▸ WHAT TO WORK ON
In the listing below, the lines starting with the line with "creality ender 5 plus" and going on through the line with "diy home decor" are to be reproduced exactly, and only those.

▸ RECORDS SHOWN
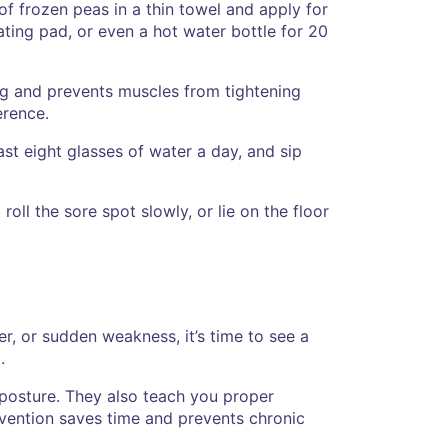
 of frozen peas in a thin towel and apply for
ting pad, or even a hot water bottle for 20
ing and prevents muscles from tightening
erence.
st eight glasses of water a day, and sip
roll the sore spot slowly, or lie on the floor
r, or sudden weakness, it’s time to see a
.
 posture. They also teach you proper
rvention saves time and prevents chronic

==

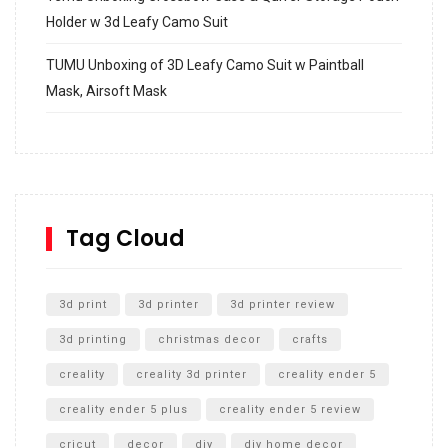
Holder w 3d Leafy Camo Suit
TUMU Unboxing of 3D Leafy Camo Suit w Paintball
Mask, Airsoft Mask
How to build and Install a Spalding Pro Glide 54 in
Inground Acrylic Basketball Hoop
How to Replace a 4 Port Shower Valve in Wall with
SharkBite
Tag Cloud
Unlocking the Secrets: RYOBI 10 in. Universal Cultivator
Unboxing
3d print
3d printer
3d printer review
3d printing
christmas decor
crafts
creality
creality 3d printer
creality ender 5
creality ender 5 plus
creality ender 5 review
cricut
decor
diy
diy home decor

▸ EXERCISE ANSWER
creality ender 5 plus
creality ender 5 review
cricut
decor
diy
diy home decor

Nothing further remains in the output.